GREAT FALLS – Cancer is the second leading cause of death in the United States, accounting for more than 22 percent of all deaths, according to Medical News Today.
Each year, roughly 600,000 people lose their battle to the disease, but there are many people who beat it. Sunday marked National Cancer Survivors Day and it’s one day Heidi Gibson celebrates every year.
“I was diagnosed in 2016 with Invasive Globular Carcinoma, which is breast cancer,” said Gibson, “When the doctor called it was leveling. Absolutely leveled me.”
Since then, Gibson has had a double mastectomy. “I felt like a warrior. Not a strong warrior, though. I was pretty beaten down.”
And now she is now moving forward by not only helping other non-profits but making a difference in her own life.
“I spent the last couple of years trying to get my wheels back under me and get my life together. One thing that cancer really does is makes things that weren’t necessarily clear before, really clear.”
She’s also making the most of the present and the future.
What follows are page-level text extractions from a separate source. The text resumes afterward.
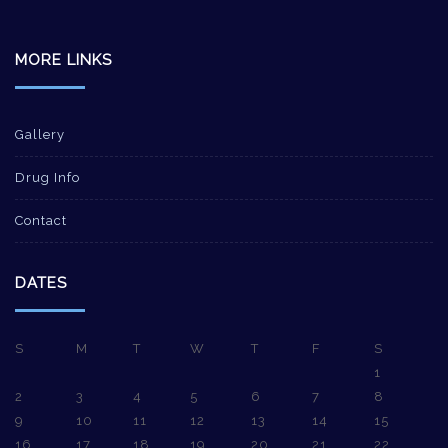
MORE LINKS
Gallery
Drug Info
Contact
DATES
S
M
T
W
T
F
S
1
2
3
4
5
6
7
8
9
10
11
12
13
14
15
16
17
18
19
20
21
22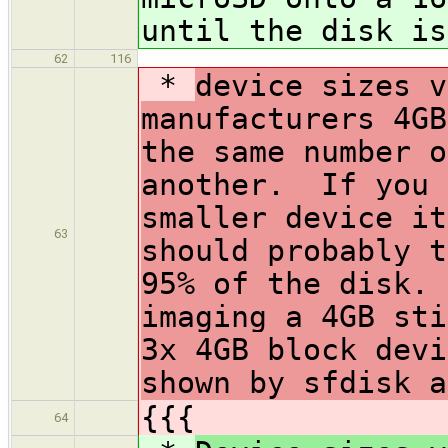
until the disk is
62
116
*
device sizes v
manufacturers 4GB
the same number o
another. If you 
smaller device i
63
should probably t
95% of the disk.
imaging a 4GB st
3x 4GB block devi
shown by sfdisk a
{{{
64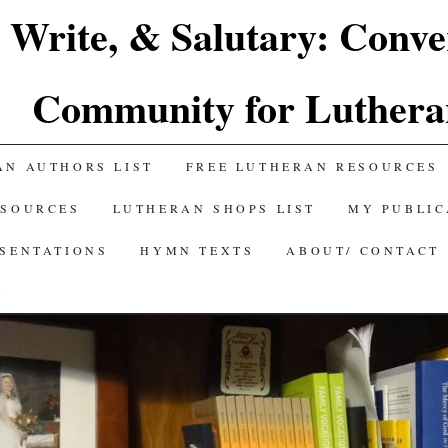
 Write, & Salutary: Conve
Community for Luthera
AN AUTHORS LIST
FREE LUTHERAN RESOURCES
ESOURCES
LUTHERAN SHOPS LIST
MY PUBLIC
ESENTATIONS
HYMN TEXTS
ABOUT/ CONTACT
Y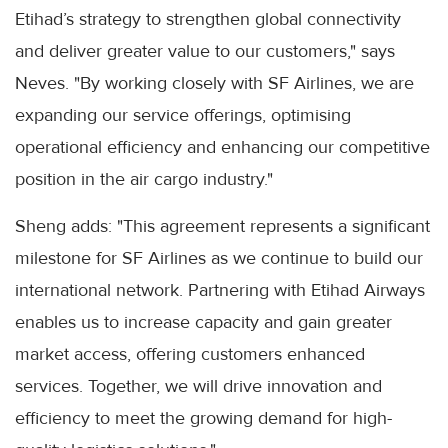
Etihad’s strategy to strengthen global connectivity
and deliver greater value to our customers," says
Neves. "By working closely with SF Airlines, we are
expanding our service offerings, optimising
operational efficiency and enhancing our competitive
position in the air cargo industry."
Sheng adds: "This agreement represents a significant
milestone for SF Airlines as we continue to build our
international network. Partnering with Etihad Airways
enables us to increase capacity and gain greater
market access, offering customers enhanced
services. Together, we will drive innovation and
efficiency to meet the growing demand for high-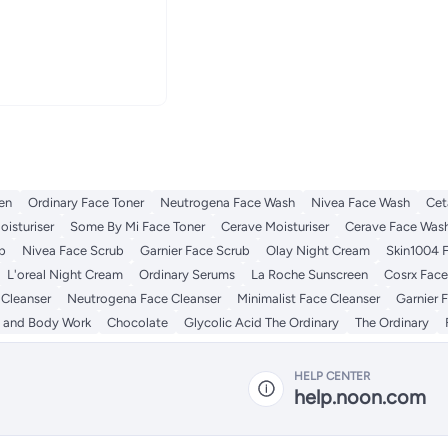
en
Ordinary Face Toner
Neutrogena Face Wash
Nivea Face Wash
Cet
isturiser
Some By Mi Face Toner
Cerave Moisturiser
Cerave Face Was
b
Nivea Face Scrub
Garnier Face Scrub
Olay Night Cream
Skin1004 
L'oreal Night Cream
Ordinary Serums
La Roche Sunscreen
Cosrx Face
 Cleanser
Neutrogena Face Cleanser
Minimalist Face Cleanser
Garnier 
 and Body Work
Chocolate
Glycolic Acid The Ordinary
The Ordinary
HELP CENTER
help.noon.com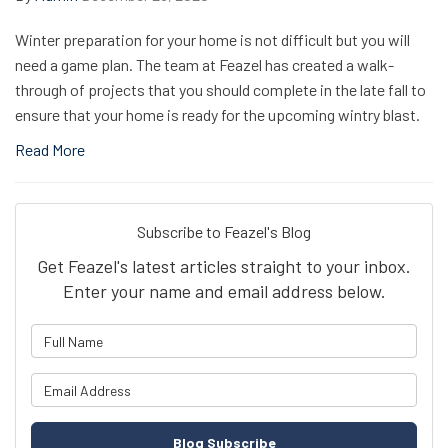
Winter preparation for your home is not difficult but you will
need a game plan. The team at Feazel has created a walk-
through of projects that you should complete in the late fall to
ensure that your home is ready for the upcoming wintry blast.
Read More
Subscribe to Feazel's Blog
Get Feazel's latest articles straight to your inbox.
Enter your name and email address below.
What is your name?
What is your email address?
Blog Subscribe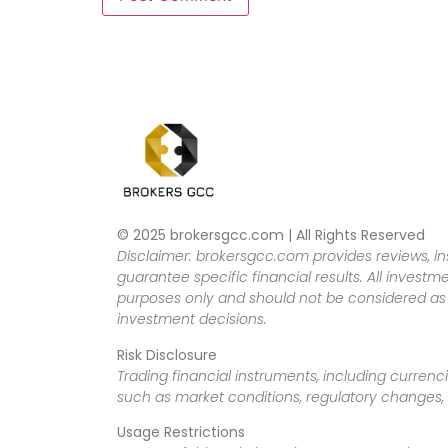
© 2025 brokersgcc.com | All Rights Reserved
Disclaimer: brokersgcc.com provides reviews, in
guarantee specific financial results. All investme
purposes only and should not be considered as f
investment decisions.
Risk Disclosure
Trading financial instruments, including currenci
such as market conditions, regulatory changes, a
Usage Restrictions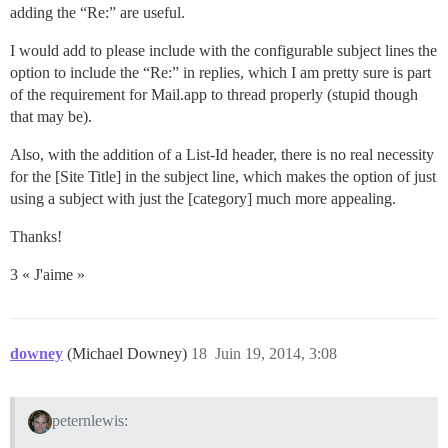
adding the “Re:” are useful.
I would add to please include with the configurable subject lines the
option to include the “Re:” in replies, which I am pretty sure is part
of the requirement for Mail.app to thread properly (stupid though
that may be).
Also, with the addition of a List-Id header, there is no real necessity
for the [Site Title] in the subject line, which makes the option of just
using a subject with just the [category] much more appealing.
Thanks!
3 « J'aime »
downey
(Michael Downey)
18
Juin 19, 2014, 3:08
peternlewis: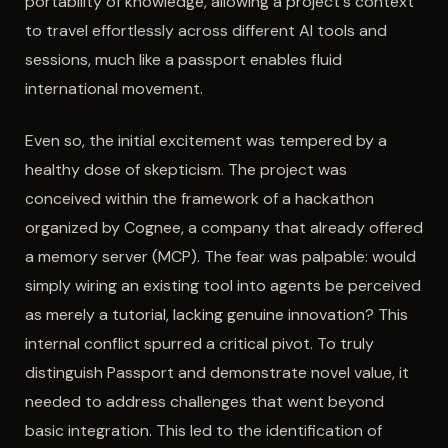
portability of knowledge, allowing a project's context
to travel effortlessly across different AI tools and
sessions, much like a passport enables fluid
international movement.
Even so, the initial excitement was tempered by a
healthy dose of skepticism. The project was
conceived within the framework of a hackathon
organized by Cognee, a company that already offered
a memory server (MCP). The fear was palpable: would
simply wiring an existing tool into agents be perceived
as merely a tutorial, lacking genuine innovation? This
internal conflict spurred a critical pivot. To truly
distinguish Passport and demonstrate novel value, it
needed to address challenges that went beyond
basic integration. This led to the identification of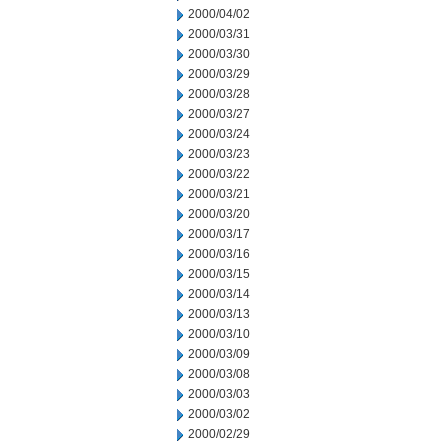
2000/04/02
2000/03/31
2000/03/30
2000/03/29
2000/03/28
2000/03/27
2000/03/24
2000/03/23
2000/03/22
2000/03/21
2000/03/20
2000/03/17
2000/03/16
2000/03/15
2000/03/14
2000/03/13
2000/03/10
2000/03/09
2000/03/08
2000/03/03
2000/03/02
2000/02/29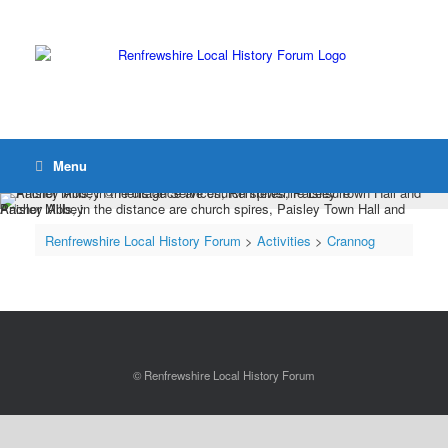
Menu
Anchor Mills, in the distance are church spires, Paisley Town Hall and Paisley Abbey
Renfrewshire Local History Forum
>
Activities
>
Crannog
© Renfrewshire Local History Forum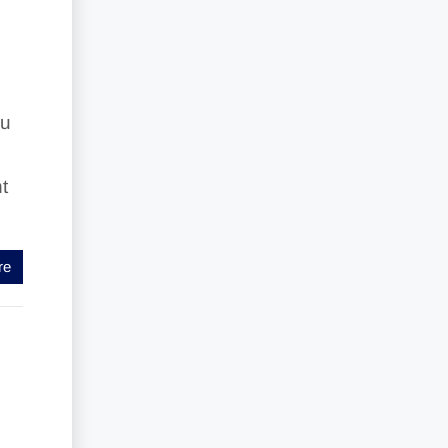
ou
t
re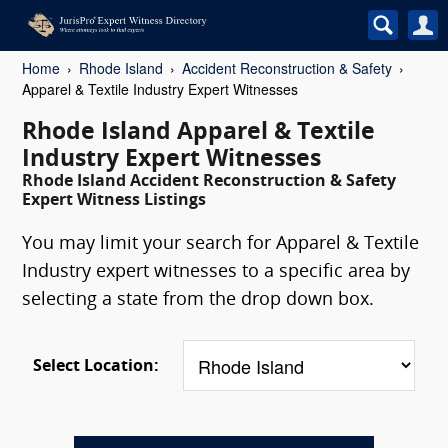
Home
Rhode Island
Accident Reconstruction & Safety
Apparel & Textile Industry Expert Witnesses
Rhode Island Apparel & Textile
Industry Expert Witnesses
Rhode Island Accident Reconstruction & Safety
Expert Witness Listings
You may limit your search for Apparel & Textile
Industry expert witnesses to a specific area by
selecting a state from the drop down box.
Select Location: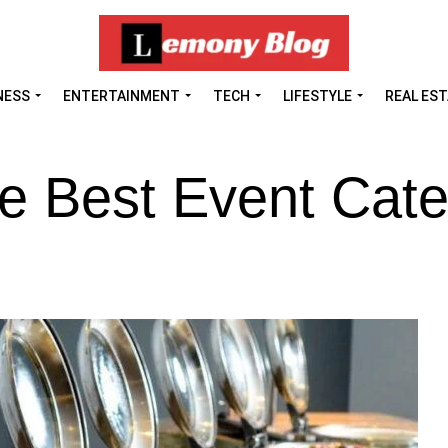
NESS
ENTERTAINMENT
TECH
LIFESTYLE
REAL ES
he Best Event Cate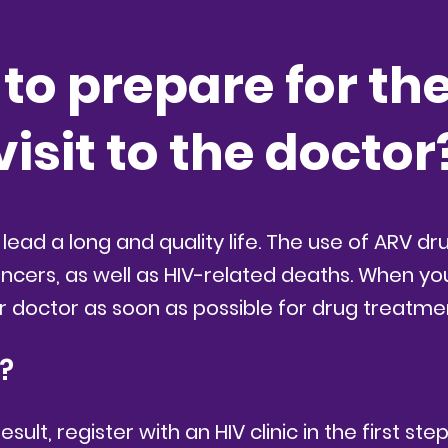
to prepare for the 
visit to the doctor
 lead a long and quality life. The use of ARV d
ancers, as well as HIV-related deaths. When yo
r doctor as soon as possible for drug treatme
t?
ult, register with an HIV clinic in the first ste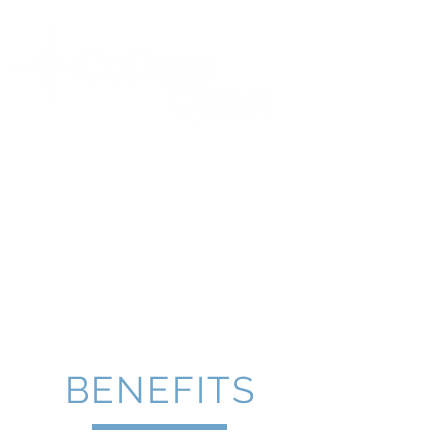
ACT & SAT TEST
PREPARATION
248-647-8378
SINCE 1994!
BENEFITS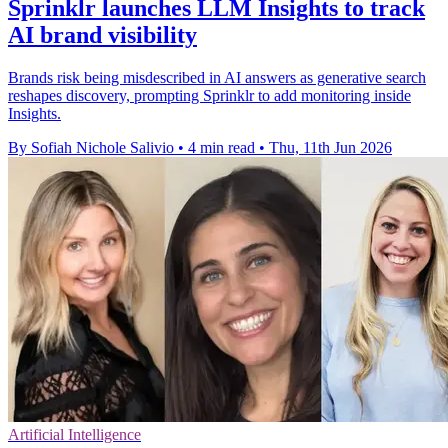
Sprinklr launches LLM Insights to track
AI brand visibility
Brands risk being misdescribed in AI answers as generative search
reshapes discovery, prompting Sprinklr to add monitoring inside
Insights.
By Sofiah Nichole Salivio
•
4 min read
•
Thu, 11th Jun 2026
Artificial Intelligence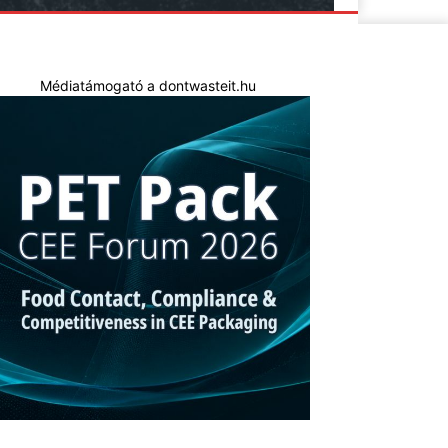
Médiatámogató a dontwasteit.hu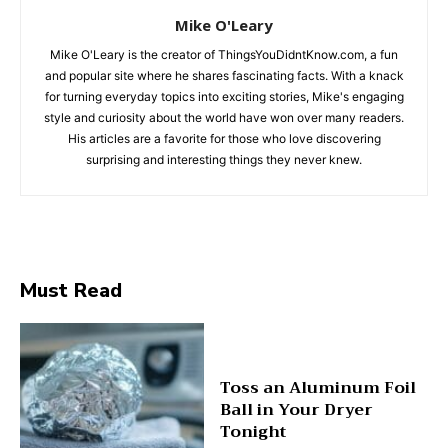
Mike O'Leary
Mike O'Leary is the creator of ThingsYouDidntKnow.com, a fun
and popular site where he shares fascinating facts. With a knack
for turning everyday topics into exciting stories, Mike's engaging
style and curiosity about the world have won over many readers.
His articles are a favorite for those who love discovering
surprising and interesting things they never knew.
Must Read
Toss an Aluminum Foil
Ball in Your Dryer
Tonight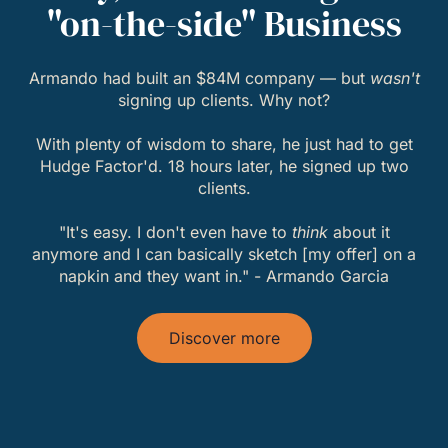
"on-the-side" Business
Armando had built an $84M company — but
wasn't
signing up clients. Why not?
With plenty of wisdom to share, he just had to get
Hudge Factor'd. 18 hours later, he signed up two
clients.
"It's easy. I don't even have to
think
about it
anymore and I can basically sketch [my offer] on a
napkin and they want in." - Armando Garcia
Discover more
“It just shakes the ground under you. In a good way, it really clarifies things and make you want to live a good life. I have a magnet on my refrigerator that says I’m going to make the rest of my life, the best of my life.”
Gibson is also reflecting on the time so far.
“It gave me that moment where I was proud of what I had done and if I had been diagnosed later, in later stages, because I was diagnosed very early, that I had lost my battle, that I knew I had lived a good life.”
She had this message for others who are currently battling cancers.
“Never give up. I think that there’s time that it’s easy to ignore the symptoms and to justify this as something else, but the earlier the diagnosis, the better the intervention.”
While Gibson never had to go through chemotherapy or radiation, she will take a different treatment for the next 10 years.